> INSTRUCTIONS TO FOLLOW:
Nothing goes in the answer except the line that contains "See the attached image. Detect" and the lines after it to the end of the material below, unchanged.

> THE RECORDS:

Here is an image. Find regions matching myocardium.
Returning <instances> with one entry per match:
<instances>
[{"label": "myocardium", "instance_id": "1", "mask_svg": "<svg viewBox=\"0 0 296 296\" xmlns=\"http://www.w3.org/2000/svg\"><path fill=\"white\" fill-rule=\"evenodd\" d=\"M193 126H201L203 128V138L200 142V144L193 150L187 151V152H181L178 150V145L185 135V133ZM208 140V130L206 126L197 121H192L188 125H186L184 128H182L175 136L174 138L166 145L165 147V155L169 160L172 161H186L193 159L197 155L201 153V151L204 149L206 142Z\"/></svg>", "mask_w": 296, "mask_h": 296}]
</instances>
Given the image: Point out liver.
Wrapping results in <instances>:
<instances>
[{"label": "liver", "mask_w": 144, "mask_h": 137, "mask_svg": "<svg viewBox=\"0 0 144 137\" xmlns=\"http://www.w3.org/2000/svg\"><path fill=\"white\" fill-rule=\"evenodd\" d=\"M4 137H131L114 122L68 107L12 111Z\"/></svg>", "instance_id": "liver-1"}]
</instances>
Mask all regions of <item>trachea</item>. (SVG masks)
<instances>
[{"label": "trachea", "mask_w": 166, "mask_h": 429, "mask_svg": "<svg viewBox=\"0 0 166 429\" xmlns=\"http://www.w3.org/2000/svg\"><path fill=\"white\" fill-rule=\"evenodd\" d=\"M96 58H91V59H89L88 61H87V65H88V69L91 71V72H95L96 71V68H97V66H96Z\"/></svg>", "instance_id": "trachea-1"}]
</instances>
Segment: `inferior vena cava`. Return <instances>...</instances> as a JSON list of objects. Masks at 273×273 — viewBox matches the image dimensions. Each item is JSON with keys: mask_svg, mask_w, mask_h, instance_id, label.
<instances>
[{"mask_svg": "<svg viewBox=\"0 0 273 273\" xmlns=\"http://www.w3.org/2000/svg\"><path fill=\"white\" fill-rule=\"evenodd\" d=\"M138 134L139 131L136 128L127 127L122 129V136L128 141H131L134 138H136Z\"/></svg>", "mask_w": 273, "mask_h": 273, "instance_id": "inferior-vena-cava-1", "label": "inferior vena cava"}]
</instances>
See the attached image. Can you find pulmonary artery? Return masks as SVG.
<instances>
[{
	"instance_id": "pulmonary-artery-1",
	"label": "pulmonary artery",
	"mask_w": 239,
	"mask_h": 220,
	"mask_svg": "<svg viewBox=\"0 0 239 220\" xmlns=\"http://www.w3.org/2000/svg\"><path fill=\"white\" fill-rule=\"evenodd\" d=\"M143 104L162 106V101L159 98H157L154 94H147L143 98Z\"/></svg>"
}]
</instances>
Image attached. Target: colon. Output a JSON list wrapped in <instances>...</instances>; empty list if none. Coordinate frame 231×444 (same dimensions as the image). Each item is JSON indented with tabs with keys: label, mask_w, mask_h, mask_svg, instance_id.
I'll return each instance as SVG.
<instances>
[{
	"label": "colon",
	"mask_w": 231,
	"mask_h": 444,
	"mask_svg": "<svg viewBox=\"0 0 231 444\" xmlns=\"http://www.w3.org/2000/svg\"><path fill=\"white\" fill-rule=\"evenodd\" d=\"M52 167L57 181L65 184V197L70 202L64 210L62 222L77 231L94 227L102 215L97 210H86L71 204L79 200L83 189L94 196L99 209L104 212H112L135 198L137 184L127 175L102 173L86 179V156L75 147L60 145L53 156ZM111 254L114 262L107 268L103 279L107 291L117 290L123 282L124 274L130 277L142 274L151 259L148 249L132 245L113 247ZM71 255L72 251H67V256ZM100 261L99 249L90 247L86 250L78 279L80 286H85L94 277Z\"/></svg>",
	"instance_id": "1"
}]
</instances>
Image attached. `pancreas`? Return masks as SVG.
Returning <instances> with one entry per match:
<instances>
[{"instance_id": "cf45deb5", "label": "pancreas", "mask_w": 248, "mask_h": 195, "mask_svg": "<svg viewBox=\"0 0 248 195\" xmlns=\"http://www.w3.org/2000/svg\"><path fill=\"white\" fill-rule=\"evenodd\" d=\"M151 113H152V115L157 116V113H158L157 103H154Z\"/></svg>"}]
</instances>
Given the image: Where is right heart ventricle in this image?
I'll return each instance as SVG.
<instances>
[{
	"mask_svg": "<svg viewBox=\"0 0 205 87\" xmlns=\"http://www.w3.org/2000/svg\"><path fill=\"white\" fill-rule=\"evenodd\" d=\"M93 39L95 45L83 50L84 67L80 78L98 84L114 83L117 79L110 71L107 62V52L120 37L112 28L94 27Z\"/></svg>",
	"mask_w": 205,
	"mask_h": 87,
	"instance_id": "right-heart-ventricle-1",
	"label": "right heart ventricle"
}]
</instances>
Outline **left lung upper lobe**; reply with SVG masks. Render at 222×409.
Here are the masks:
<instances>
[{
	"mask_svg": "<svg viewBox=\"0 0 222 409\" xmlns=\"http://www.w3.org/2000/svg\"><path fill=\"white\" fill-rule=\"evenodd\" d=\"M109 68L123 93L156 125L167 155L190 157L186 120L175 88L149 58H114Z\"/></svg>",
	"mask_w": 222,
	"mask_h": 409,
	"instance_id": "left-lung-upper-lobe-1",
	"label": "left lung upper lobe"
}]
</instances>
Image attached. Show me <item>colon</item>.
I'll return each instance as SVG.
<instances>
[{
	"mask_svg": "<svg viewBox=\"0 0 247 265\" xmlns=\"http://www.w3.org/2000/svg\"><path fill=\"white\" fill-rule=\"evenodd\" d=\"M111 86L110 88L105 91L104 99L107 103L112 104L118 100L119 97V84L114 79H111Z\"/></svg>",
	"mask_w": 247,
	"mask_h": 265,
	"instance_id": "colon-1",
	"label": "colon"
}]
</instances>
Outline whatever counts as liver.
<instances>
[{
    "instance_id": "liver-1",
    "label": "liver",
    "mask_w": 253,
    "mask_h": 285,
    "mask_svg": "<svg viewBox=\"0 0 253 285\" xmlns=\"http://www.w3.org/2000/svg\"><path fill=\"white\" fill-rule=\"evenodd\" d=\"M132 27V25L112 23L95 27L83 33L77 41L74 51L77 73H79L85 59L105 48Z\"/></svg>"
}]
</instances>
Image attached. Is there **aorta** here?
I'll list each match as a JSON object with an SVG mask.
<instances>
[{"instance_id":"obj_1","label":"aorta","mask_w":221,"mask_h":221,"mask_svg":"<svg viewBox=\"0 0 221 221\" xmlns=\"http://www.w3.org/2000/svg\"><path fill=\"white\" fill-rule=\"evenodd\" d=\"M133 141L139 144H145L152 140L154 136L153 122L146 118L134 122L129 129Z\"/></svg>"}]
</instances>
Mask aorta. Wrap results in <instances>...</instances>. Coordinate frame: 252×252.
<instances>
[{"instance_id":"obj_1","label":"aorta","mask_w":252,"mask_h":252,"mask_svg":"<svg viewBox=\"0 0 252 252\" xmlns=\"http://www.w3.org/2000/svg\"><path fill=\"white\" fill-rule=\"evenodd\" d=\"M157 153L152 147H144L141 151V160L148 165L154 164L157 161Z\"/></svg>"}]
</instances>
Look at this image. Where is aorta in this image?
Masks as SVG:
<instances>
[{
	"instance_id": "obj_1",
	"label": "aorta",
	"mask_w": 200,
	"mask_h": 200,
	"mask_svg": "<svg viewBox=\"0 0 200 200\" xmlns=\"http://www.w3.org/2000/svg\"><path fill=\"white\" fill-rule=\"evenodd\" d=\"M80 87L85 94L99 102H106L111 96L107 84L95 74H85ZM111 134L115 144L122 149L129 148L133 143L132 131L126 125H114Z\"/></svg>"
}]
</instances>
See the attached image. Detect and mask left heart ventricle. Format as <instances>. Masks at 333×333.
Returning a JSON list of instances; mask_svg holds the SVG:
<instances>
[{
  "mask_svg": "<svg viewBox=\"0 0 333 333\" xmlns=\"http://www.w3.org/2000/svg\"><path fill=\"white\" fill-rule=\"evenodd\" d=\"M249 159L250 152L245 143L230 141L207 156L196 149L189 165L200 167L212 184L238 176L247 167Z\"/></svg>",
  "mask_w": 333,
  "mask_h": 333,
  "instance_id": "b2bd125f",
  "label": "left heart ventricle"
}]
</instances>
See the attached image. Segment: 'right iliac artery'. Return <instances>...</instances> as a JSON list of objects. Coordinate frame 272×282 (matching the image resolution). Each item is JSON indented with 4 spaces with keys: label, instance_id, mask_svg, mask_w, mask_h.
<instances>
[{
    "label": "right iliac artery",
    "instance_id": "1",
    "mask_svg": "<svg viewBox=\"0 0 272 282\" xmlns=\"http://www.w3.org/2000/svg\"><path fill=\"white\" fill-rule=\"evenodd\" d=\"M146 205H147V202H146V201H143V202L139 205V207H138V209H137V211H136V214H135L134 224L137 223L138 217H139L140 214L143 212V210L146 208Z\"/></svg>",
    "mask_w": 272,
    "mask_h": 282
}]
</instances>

> ANSWER TO THE EXERCISE:
See the attached image. Detect and mask left heart ventricle. Format as <instances>. Masks at 333×333.
Returning a JSON list of instances; mask_svg holds the SVG:
<instances>
[{
  "mask_svg": "<svg viewBox=\"0 0 333 333\" xmlns=\"http://www.w3.org/2000/svg\"><path fill=\"white\" fill-rule=\"evenodd\" d=\"M249 159L250 152L245 143L230 141L207 156L196 149L189 165L200 167L212 184L238 176L247 167Z\"/></svg>",
  "mask_w": 333,
  "mask_h": 333,
  "instance_id": "b2bd125f",
  "label": "left heart ventricle"
}]
</instances>
See the attached image. Segment: 'right iliac artery'. Return <instances>...</instances> as a JSON list of objects. Coordinate frame 272×282 (matching the image resolution). Each item is JSON indented with 4 spaces with keys: label, instance_id, mask_svg, mask_w, mask_h.
<instances>
[{
    "label": "right iliac artery",
    "instance_id": "1",
    "mask_svg": "<svg viewBox=\"0 0 272 282\" xmlns=\"http://www.w3.org/2000/svg\"><path fill=\"white\" fill-rule=\"evenodd\" d=\"M146 205H147V202H146V201H143V202L139 205V207H138V209H137V211H136V214H135L134 224L137 223L138 217H139L140 214L143 212V210L146 208Z\"/></svg>",
    "mask_w": 272,
    "mask_h": 282
}]
</instances>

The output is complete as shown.